Until the opening of the Jersey City and Albany Railroad in 1879, this was the only railroad in North Rockland. Serving as the milk train and to transport brick from inland yards, it’s impact was felt primarily in the brickyard coal business, bringing much needed competition to the area in this commodity.
Mount Ivy Depot was located west of the Palisades Parkway, just south of now Route 202. The line continued north, past Gurnee Lake behind Birch Drive. An active freight line well into the 1950’s, you could see the right of way from the beach club.
If you look at a map today, the line traveled north between Riverglen Drive and the creek, past the now Town Highway garage towards Langschur Court.

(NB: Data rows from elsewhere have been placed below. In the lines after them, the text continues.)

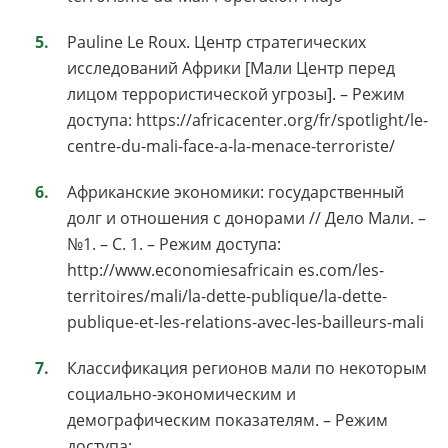
Pauline Le Roux. Центр стратегических
исследований Африки [Мали Центр перед
лицом террористической угрозы]. – Режим
доступа: https://africacenter.org/fr/spotlight/le-
centre-du-mali-face-a-la-menace-terroriste/
Африканские экономики: государственный
долг и отношения с донорами // Дело Мали. –
№1. – C. 1. – Режим доступа:
http://www.economiesafricain es.com/les-
territoires/mali/la-dette-publique/la-dette-
publique-et-les-relations-avec-les-bailleurs-mali
Классификация регионов мали по некоторым
социально-экономическим и
демографическим показателям. – Режим
доступа:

The spur line into Letchworth Village was built in 1911, terminating at the power station. This freight only spur took coal, foodstuffs, and general freight while all passenger service to the institution was from Thiells Station.
Below are the Thiells-Mt. Ivy Road and Overpass Road abutments.
Thiells Station was located at the corner of now Rosman Road and Langschur Court. The right of way under Rosman Road is visible today, and the overpass continued over the creek to now Thiells-Mt. Ivy Road. This was the highest point on the line at 285 feet above sea level. Doodlebug passenger service continued into Thiells for many years after both Haverstraw and West Haverstraw were closed to passenger service.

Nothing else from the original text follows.